My friend wants to buy an Intel i3 (2nd generation) powered CPU, but needs to run Win XP.

The computer vendors claim that it is not possible to run Win XP on it. Is that true?


----------



## sukesh1090 (Aug 29, 2011)

i think you will be able to run windows XP.ask the vendor why it is not possible if he tells the same thing again.


----------



## Tech_Wiz (Aug 29, 2011)

Windows XP wont give any problem with i3 but afaik it doesnt support SATA Native and needs SP2. As you will be with i3 so 100% HDD will be a SATA hence you have to take care of that.


----------



## saswat23 (Aug 29, 2011)

Why can you not run WinXP on i3 2nd gen. ??
I used to run WinXP on my i5-2400. It worked fine w/o any issues. Just changed to Win7 to be more ease and comfotable with Windows.

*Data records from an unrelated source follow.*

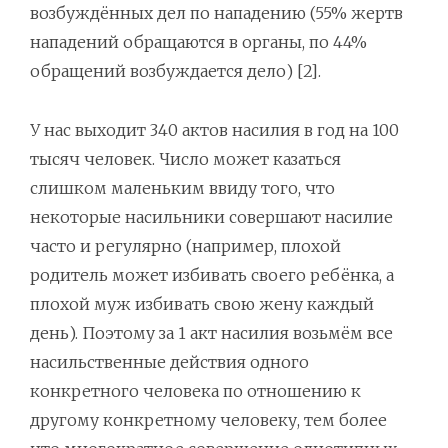
возбуждённых дел по нападению (55% жертв
нападений обращаются в органы, по 44%
обращений возбуждается дело) [2].
У нас выходит 340 актов насилия в год на 100
тысяч человек. Число может казаться
слишком маленьким ввиду того, что
некоторые насильники совершают насилие
часто и регулярно (например, плохой
родитель может избивать своего ребёнка, а
плохой муж избивать свою жену каждый
день). Поэтому за 1 акт насилия возьмём все
насильственные действия одного
конкретного человека по отношению к
другому конкретному человеку, тем более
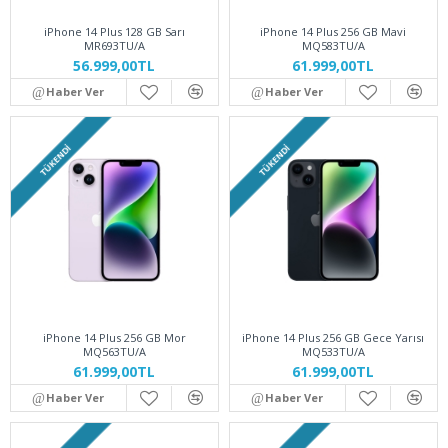
iPhone 14 Plus 128 GB Sarı
iPhone 14 Plus 256 GB Mavi
MR693TU/A
MQ583TU/A
56.999,00TL
61.999,00TL
Haber Ver
Haber Ver
TÜKENDI
TÜKENDI
iPhone 14 Plus 256 GB Mor
iPhone 14 Plus 256 GB Gece Yarısı
MQ563TU/A
MQ533TU/A
61.999,00TL
61.999,00TL
Haber Ver
Haber Ver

Dont worry. You will be able to run WinXP w/o any probs.


----------



## d6bmg (Aug 29, 2011)

Win XP SP3 will run on i3 processor without any problem.


----------



## saswat23 (Aug 29, 2011)

But i was running WinXP SP2 with my 2nd gen. i5. So, SP2 will also run fine on an 2nd gen. i3.


----------



## vidhubhushan (Aug 29, 2011)

the vendor might be having the idea that the board he is selling along with i3 might not be having drivers for win xp


----------



## MatchBoxx (Aug 29, 2011)

My advice: don't buy from that vendor!


----------



## paul.soumyabrata (Aug 29, 2011)

Actually these vendors think that they know, everything, and that is why they have said that to you! Windows XP SP2 runs fine on an 2nd-gen i3.


----------



## d6bmg (Aug 30, 2011)

MatchBoxx said:


> My advice: don't buy from that vendor!



+1 Best solution.


----------



## thetechfreak (Aug 30, 2011)

Yes you can run 
but
Windows 7 vs XP Performance Shoot-Out | PCMag.com


----------



## d6bmg (Aug 31, 2011)

^^ But when users need a basic gui with loads of advanced features, then no other OS can beat Windows XP, and also that's why Win XP is with us for more than 10 years.


----------



## abhi8569 (Aug 31, 2011)

Sure U Can . 90 % computer Vendor Dsnt have Technical knowledge.....Just they are doing business


----------



## d6bmg (Aug 31, 2011)

abhi8569 said:


> Sure U Can . 90 % computer Vendor Dsnt have Technical knowledge.....Just they are doing business



Off-topic: Welcome to TDF!!


----------